The combined ratio for 2008 Q2 jumped nearly 20% when compared to last year, increasing from 84.8% in 2007 to 101.3% this year.
The company’s underwriting income dropped 110% quarter-over-quarter, from a profit of Cdn$4.5 million to a loss of Cdn$465,000, an EGI statement says.
The company points to its two newest sources of business as contributing factors to the underwriting loss.
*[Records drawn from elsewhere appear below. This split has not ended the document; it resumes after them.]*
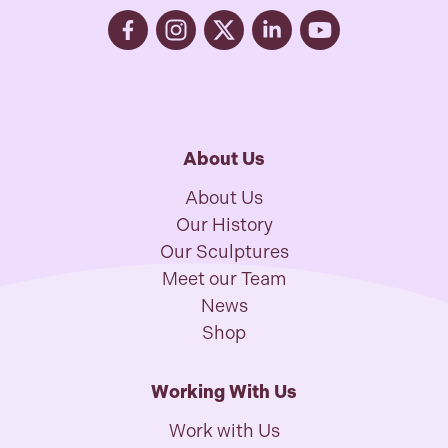
About Us
About Us
Our History
Our Sculptures
Meet our Team
News
Shop
Working With Us
Work with Us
Its emergency travel health business incurred a loss of Cdn$4.5 million and the international division business incurred a loss of Cdn$800,000 for the quarter, the release says.
The company reported a quarterly loss ratio of 238% for the Emergency Travel Health line of business, based on loss development and some late reporting related to claims incurred prior to Mar. 31, 2008.
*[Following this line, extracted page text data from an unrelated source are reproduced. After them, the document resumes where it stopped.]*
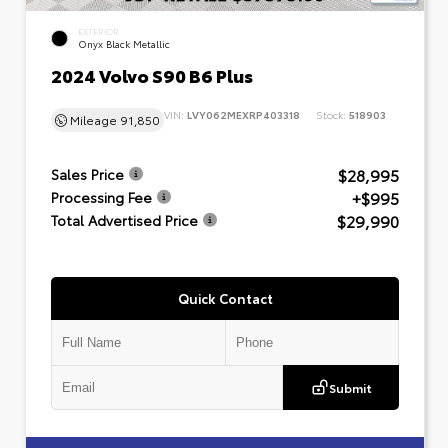
EXTERIOR
Onyx Black Metallic
2024 Volvo S90 B6 Plus
VIN:
LVY062MEXRP403318
Stock:
518903
Mileage
91,850
$28,995
Sales Price
+$995
Processing Fee
$29,990
Total Advertised Price
Quick Contact
Submit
“With the most recent travel season behind us and concrete steps being taken to redesign the company’s travel health product offering for the 2008-09 travel season, we anticipate stronger results over the remainder of 2008,” said EGI CEO Douglas McIntyre in a press release.
The loss ratio in 2008 Q2 was 67.7%, while the expense ratio was 33.6%. This compares with 53.2% and 31.6% respectively in the same period of 2007, the statement says.
“Despite the initial growing pains of the niche products division’s new emergency travel health book of business and start-up costs associated with the international division, we are satisfied with the second quarter result, driven by the strong performance of our mature business lines,” McIntyre said.
“Excluding losses from these two developing businesses, the remaining business lines are exceeding expectations, despite a lower amount of favourable loss development in the first half of 2008.”